Am 21. Januar 1933, also neun Tage vor Hitlers Machtübernahme, schreibt Hannah von Bredow im Tagebuch: „I warned Planck. He disbelieved me. I give him a week and then – Planck said: ‚Sie werden doch nicht glauben, dass die Deutschen alle irre sind!‘ I replied: ‚Irre? Ahnungslos, genau wie Sie.‘ – ‚Die ich rief, die Geister‘, werden bald viele singen. Ich riet Planck abzureisen.“ Mit Hitlers Machtantritt wurde der Vertraute Schleichers persona non grata im neuen Deutschland.

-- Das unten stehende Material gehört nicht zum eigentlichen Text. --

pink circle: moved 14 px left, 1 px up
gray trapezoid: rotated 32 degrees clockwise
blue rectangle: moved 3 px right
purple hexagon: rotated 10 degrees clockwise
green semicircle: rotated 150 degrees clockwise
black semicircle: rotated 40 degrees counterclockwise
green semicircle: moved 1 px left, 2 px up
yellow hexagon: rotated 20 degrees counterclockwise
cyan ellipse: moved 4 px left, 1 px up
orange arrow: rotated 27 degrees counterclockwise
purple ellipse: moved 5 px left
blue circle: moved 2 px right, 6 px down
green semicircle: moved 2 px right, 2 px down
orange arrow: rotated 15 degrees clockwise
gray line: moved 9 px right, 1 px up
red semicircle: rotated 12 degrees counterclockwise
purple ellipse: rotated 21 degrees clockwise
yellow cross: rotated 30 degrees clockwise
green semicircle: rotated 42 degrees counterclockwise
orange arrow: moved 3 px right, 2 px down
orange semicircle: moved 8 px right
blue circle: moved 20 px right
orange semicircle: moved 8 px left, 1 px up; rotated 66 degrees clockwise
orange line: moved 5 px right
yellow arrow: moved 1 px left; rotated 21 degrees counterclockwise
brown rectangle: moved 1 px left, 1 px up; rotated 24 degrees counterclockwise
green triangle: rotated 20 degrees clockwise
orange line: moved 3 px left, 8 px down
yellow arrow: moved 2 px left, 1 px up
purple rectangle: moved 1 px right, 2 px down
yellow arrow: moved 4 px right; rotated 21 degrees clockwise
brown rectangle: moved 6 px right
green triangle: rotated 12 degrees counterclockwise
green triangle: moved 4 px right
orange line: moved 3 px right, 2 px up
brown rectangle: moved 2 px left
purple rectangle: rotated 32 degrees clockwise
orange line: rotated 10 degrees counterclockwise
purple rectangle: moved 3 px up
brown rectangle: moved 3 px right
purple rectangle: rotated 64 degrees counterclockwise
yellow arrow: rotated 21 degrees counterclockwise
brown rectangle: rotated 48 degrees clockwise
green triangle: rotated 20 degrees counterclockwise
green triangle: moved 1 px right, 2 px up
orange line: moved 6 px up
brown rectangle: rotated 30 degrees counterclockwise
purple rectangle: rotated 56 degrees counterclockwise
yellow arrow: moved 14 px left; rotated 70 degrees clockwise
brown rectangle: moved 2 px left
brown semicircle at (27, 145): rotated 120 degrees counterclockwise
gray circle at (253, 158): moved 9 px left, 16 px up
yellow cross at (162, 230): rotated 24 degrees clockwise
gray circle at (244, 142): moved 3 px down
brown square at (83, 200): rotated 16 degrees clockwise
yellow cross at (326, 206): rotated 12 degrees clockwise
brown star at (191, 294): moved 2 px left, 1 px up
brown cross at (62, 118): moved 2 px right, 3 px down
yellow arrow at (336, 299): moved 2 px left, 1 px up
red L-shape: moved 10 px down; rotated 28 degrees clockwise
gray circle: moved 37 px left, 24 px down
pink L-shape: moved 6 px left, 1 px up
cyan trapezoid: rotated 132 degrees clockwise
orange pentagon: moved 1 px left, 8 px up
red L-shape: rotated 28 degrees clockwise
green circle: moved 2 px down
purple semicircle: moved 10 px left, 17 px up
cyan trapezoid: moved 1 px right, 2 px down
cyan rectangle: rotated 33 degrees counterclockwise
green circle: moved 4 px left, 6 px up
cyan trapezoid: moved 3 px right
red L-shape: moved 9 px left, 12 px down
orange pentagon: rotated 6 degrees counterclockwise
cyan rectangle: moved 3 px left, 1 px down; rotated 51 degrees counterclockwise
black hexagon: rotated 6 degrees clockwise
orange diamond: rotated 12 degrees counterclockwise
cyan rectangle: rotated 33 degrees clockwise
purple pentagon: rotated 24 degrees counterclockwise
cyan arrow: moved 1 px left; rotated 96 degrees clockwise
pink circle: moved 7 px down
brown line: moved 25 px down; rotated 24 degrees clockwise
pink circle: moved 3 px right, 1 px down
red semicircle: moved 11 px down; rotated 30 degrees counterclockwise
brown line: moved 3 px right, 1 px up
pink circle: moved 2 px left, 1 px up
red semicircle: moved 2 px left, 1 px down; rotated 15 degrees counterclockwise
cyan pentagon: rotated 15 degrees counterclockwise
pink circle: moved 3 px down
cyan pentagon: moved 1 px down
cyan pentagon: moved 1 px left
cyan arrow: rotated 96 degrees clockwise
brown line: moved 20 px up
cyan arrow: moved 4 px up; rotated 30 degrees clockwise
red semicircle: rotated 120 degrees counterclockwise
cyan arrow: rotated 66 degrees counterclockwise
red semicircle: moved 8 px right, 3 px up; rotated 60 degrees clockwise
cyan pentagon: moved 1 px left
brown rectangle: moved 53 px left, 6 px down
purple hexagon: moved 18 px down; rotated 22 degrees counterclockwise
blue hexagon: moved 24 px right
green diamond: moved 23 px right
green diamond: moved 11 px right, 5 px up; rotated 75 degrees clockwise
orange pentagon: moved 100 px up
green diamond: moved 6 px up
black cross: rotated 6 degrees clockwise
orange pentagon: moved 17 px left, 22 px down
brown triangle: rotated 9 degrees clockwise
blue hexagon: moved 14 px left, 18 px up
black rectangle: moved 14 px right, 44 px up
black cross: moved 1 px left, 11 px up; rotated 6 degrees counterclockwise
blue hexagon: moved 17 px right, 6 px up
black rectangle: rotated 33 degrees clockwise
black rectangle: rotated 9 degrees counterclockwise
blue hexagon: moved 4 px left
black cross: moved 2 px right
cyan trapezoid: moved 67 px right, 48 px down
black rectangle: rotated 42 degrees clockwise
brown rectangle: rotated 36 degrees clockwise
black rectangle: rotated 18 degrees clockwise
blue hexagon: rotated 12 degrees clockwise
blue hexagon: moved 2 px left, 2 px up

Er entzog sich den wachsenden Bedrohungen aber erst Mitte März 1933 durch eine ausgedehnte Ostasienreise.
Für die politische Beobachterin Hannah von Bredow bestand nach Erwin Plancks Rückkehr von seiner langen Reise im Mai 1934 kein ausgesprochenes Interesse mehr an Treffen mit ihm. Auch hatte sich Erwins eifersüchtige Frau Nelly gegen weitere Begegnungen ihres Manns mit Hannah ausgesprochen. Im Oktober vermerkt Hannah im Tagebuch noch einen äußerst aufgeregten Anruf Erwin Plancks. Zu dieser Zeit bemühte dieser sich nach wie vor intensiv um die Aufklärung des Mordes an Kurt von Schleicher und seiner Frau in der „Nacht der langen Messer“ vom 30. Juni 1934.
Damit kam Planck wieder ins Fadenkreuz der Gestapo, der er sich bald durch Aktivitäten in der Privatwirtschaft, nämlich als Geschäftsführer der Handelsfirma Otto Wolff, entzog. Unpolitisch blieb er indessen nicht, denn sein Name wird ab Ende 1939 in Verbindung mit Widerständlern genannt. Anders als Hannah ihn charakterisiert, war dem nationalkonservativen Erwin Planck durchaus nicht alles gleichgültig, „so lang er selber weiterkommt.“ Ihm ging es um Deutschlands Zukunft, und kurz nach Kriegsbeginn findet sich sein Name bis zum 10. Juli 1944 regelmäßig unter den Vertrauten des konservativen Widerständlers Ulrich von Hassell in dessen Tagebüchern.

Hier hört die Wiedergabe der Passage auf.